Para analista, Kamala e Walz trocaram mensagem sombria de Biden por visão otimista, com espaço para brincadeiras nas redes sociais — Foto: Andrew Harnik/Getty Images via AFP
Para analista, Kamala e Walz trocaram mensagem sombria de Biden por visão otimista, com espaço para brincadeiras nas redes sociais — Foto: Andrew Harnik/Getty Images via AFP
 — Os discursos de Trump e Biden bebem de imagens distópicas e apocalípticas, que faziam sentido em 2020, com a realidade pandêmica. Um dizia que a eleição do adversário solidificaria a invasão de estrangeiros, em sua fantasia pessoas violentas e doentes. O outro equiparava o Trump 2.0 ao fim da democracia americana. Já Kamala trouxe elemento ausente até então: a alegria. Fez uma aposta, que até agora deu certo, no otimismo, e remete, curiosamente, ao imaginário do Reagan de 1984 — diz o estudioso do simbolismo nas eleições americanas.

À época, em oposição ao quadro social tenebroso escancarado pelos democratas, o republicano Ronald Reagan celebrou, em peça de propaganda, um “novo amanhecer nos EUA”. Nela, pessoas rumavam felizes ao trabalho, metáfora da consolidação da revolução conservadora por ele proposta quatro anos antes. Se reelegeu com 525 votos no Colégio Eleitoral, contra 13 do ex-vice-presidente democrata Walter Mondale.
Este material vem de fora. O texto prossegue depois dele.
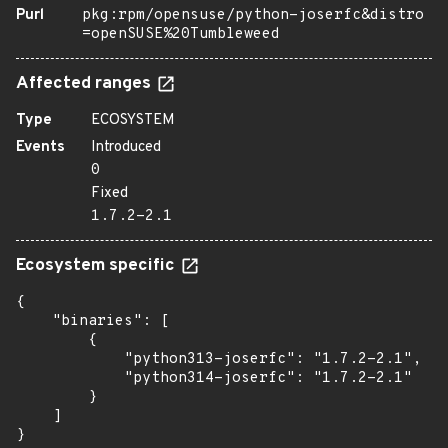
Purl
pkg:rpm/opensuse/python-joserfc&distro
=openSUSE%20Tumbleweed
Affected ranges
Type
ECOSYSTEM
Events
Introduced
0
Fixed
1.7.2-2.1
Ecosystem specific
{

    "binaries": [

        {

            "python313-joserfc": "1.7.2-2.1",

            "python314-joserfc": "1.7.2-2.1"

        }

    ]

}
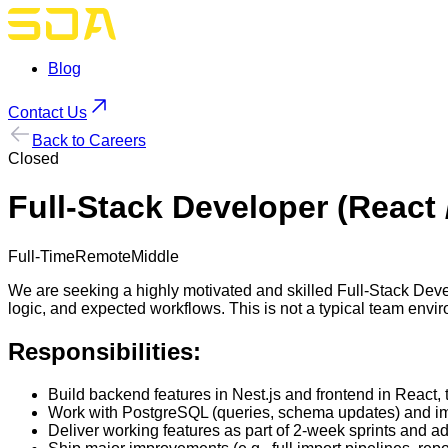
Blog
Contact Us
Back to Careers
Closed
Full-Stack Developer (React /
Full-Time
Remote
Middle
We are seeking a highly motivated and skilled Full-Stack Devel
logic, and expected workflows. This is not a typical team envir
Responsibilities:
Build backend features in Nest.js and frontend in React, 
Work with PostgreSQL (queries, schema updates) and im
Deliver working features as part of 2-week sprints and a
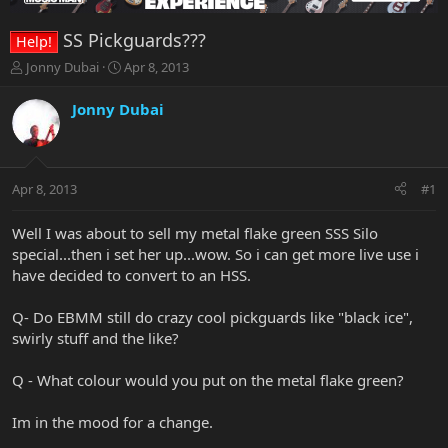
SS Pickguards???
Help!
T
S
Jonny Dubai
Apr 8, 2013
h
t
r
a
Jonny Dubai
e
r
a
t
d
d
s
a
Apr 8, 2013
#1
t
t
a
e
r
Well I was about to sell my metal flake green SSS Silo
t
special...then i set her up...wow. So i can get more live use i
e
have decided to convert to an HSS.
r
Q- Do EBMM still do crazy cool pickguards like "black ice",
swirly stuff and the like?
Q - What colour would you put on the metal flake green?
Im in the mood for a change.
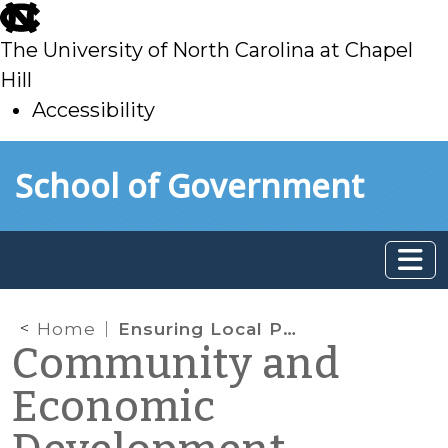
skip
to
The University of North Carolina at Chapel
main
Hill
Accessibility
skip
Skip to main content
School of Government
to
main
Home
Ensuring Local Policy Complies with New Residential Inspections Law
Community and
Economic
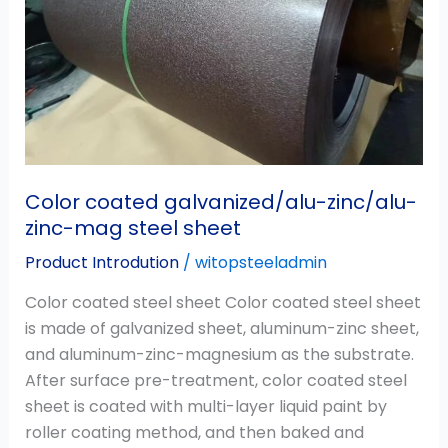
mag
steel
sheet
Color coated galvanized/alu-zinc/alu-
zinc-mag steel sheet
Product Introdution
/
witopsteeladmin
Color coated steel sheet Color coated steel sheet
is made of galvanized sheet, aluminum-zinc sheet,
and aluminum-zinc-magnesium as the substrate.
After surface pre-treatment, color coated steel
sheet is coated with multi-layer liquid paint by
roller coating method, and then baked and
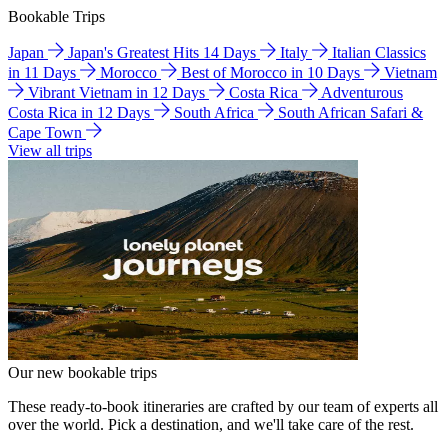
Bookable Trips
Japan
Japan's Greatest Hits 14 Days
Italy
Italian Classics
in 11 Days
Morocco
Best of Morocco in 10 Days
Vietnam
Vibrant Vietnam in 12 Days
Costa Rica
Adventurous
Costa Rica in 12 Days
South Africa
South African Safari &
Cape Town
View all trips
Our new bookable trips
These ready-to-book itineraries are crafted by our team of experts all
over the world. Pick a destination, and we'll take care of the rest.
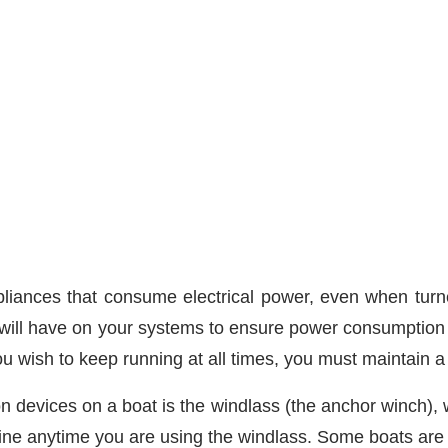
iances that consume electrical power, even when turne
it will have on your systems to ensure power consumption v
ou wish to keep running at all times, you must maintain a 
on devices on a boat is the windlass (the anchor winch)
engine anytime you are using the windlass. Some boats are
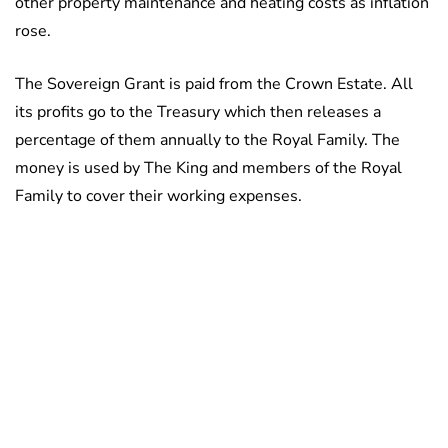
other property maintenance and heating costs as inflation
rose.
The Sovereign Grant is paid from the Crown Estate. All
its profits go to the Treasury which then releases a
percentage of them annually to the Royal Family. The
money is used by The King and members of the Royal
Family to cover their working expenses.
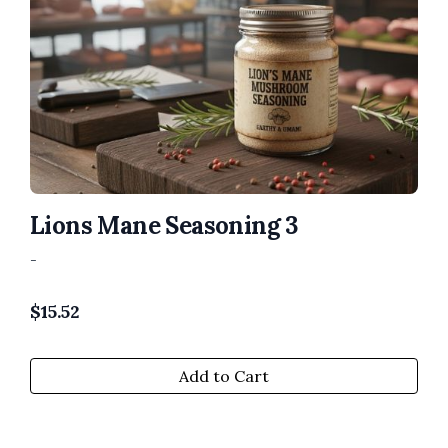
Lions Mane Seasoning 3
-
$
15.52
Add to Cart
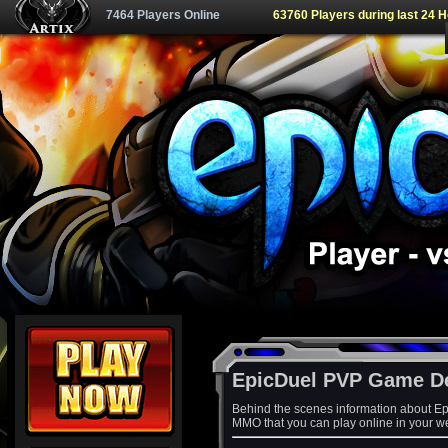
7464 Players Online
63760 Players during last 24 
EpicDuel PVP Game D
Behind the scenes information about Ep
MMO that you can play online in your w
Quarenta anos depois, o tabuleiro político é outro. Mas, com a reação divertida às tentativas do adversário de ridicularizar sua risada, as lições de sua mãe sobre solidariedade (“vocês acham que caíram de um coqueiro?”,) e sua identidade birracial, Kamala, negra e indiana, crê Duncombe, conseguiu a proeza de “irritar o menino malvado Trump”. Ao mesmo tempo, à esquerda, viralizou ao mirar com “olhos de mãe brava” um manifestante que denunciava os ataques de Israel em Gaza. Ele interrompeu o protesto até que ela encerrasse seu discurso. Passou, diz o acadêmico, imagem de “firmeza institucional, diferente da bravata individual trumpista, uma xerife em oposição ao caubói”.

Governador do mesmo Minnesota de Mondale, Tim Walz, agora o vice da vice, trouxe para a chapa democrata, argumenta Duncombe, uma ideia de masculinidade diferente da de Trump e Vance. Veterano militar e atirador premiado, no magistério o futuro político se notabilizou pela defesa dos direitos de alunos LGBTQIA+ e da distribuição gratuita de merenda e de absorventes nas escolas. Com Kamala, produziu, em pouquíssimo tempo, algumas das imagens que o especialista classifica como as mais simbólicas da corrida eleitoral até o momento, com potencial de atrair eleitores independentes:

— Os emojis de cocos e coqueiros. As gargalhadas. As frases, registradas em vídeo, com construção moral próxima ao cidadão comum. Do ‘Donald, fale de mim na minha cara’, de Kamala, ao ‘eles, que não gostam de mulheres sem filhos e com gatos, são esquisitões’ de Walz, em resposta a uma declaração misógina de Vance. São, claro, provocações pensadas para empurrar os adversários para o extremo. Mas a estratégia salta aos olhos ao afirmar que os ‘normais’, no mundo de hoje, são eles. Podem até perder em novembro, mas o farão com ousadia.

Reféns do contexto

Os “novos democratas” conseguiram interagir com a militância, aponta o especialista, com mais sucesso do que os rivais. Fazer o eleitor produzir conteúdo com potencial ainda maior de viralizar, a partir da produção da campanha, como se vê em sacadas como o “TimTok” de Walz é, destaca Duncombe, ouro.

— O eleitor se sente parte de um movimento, como o de (Barack) Obama em 2008, pela via da esperança, e o de Trump em 2016, pela do ressentimento. Se essa multiplicação de imagens levará Kamala à Casa Branca, é cedo para dizer. Sua campanha parece ter entendido melhor a dinâmica da corrida, mas uma das lições do atentado a Trump é a de que hoje podemos até controlar o significado de imagens grandiosas, mas nos tornamos ainda mais reféns do contexto em que elas serão inseridas nas plataformas em velocidade cada vez maior — diz o professor.